I love that teams living close enough, have travelled to Paris by train rather than plane, and that the vast majority of Games sites are existing venues or temporary structures, and that the new-build projects have been executed with the environment in mind – such as the act of transporting rubble down the Seine by barge rather than taking it by truck. It’s great that the athletes' apartments will later be converted into homes and that the bedside tables have been fashioned from recycled shuttlecocks. That the site features a water treatment centre, which collects and purifies wastewater for future use is brilliant; as is the use in one building’s toilets of purified rainwater, along with a system designed to separate urine from faeces, (both of which can be put to use as fertilisers or briquettes). I’ve been talking about this type of separation and use virtually since Cleanzine was launched nearly 23 years ago, so wonder why it’s not already being done all over!

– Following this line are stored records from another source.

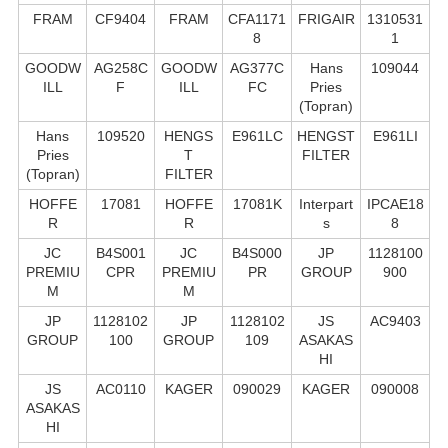
FRAM
CF9404
FRAM
CFA1171
FRIGAIR
1310531
8
1
GOODW
AG258C
GOODW
AG377C
Hans
109044
ILL
F
ILL
FC
Pries
(Topran)
Hans
109520
HENGS
E961LC
HENGST
E961LI
Pries
T
FILTER
(Topran)
FILTER
HOFFE
17081
HOFFE
17081K
Interpart
IPCAE18
R
R
s
8
JC
B4S001
JC
B4S000
JP
1128100
PREMIU
CPR
PREMIU
PR
GROUP
900
M
M
JP
1128102
JP
1128102
JS
AC9403
GROUP
100
GROUP
109
ASAKAS
HI
JS
AC0110
KAGER
090029
KAGER
090008
ASAKAS
HI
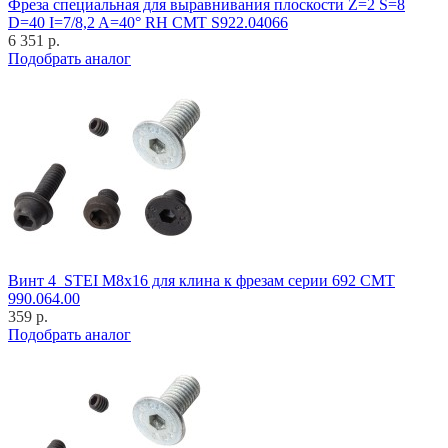
Фреза специальная для выравнивания плоскости Z=2 S=8
D=40 I=7/8,2 A=40° RH CMT S922.04066
6 351 р.
Подобрать аналог
Винт 4_STEI M8x16 для клина к фрезам серии 692 CMT
990.064.00
359 р.
Подобрать аналог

What I hate is that some organisations are saying that we need to reconsider holding a global sporting event if we’re to reach net zero targets in 2050, and that we should perhaps hold such events over various locations rather than have millions of spectators flying to the host city. May I respectfully suggest that these naysayers take a running jump? To mess with something that draws us all together – particularly in the current political climate – is, frankly, ridiculous!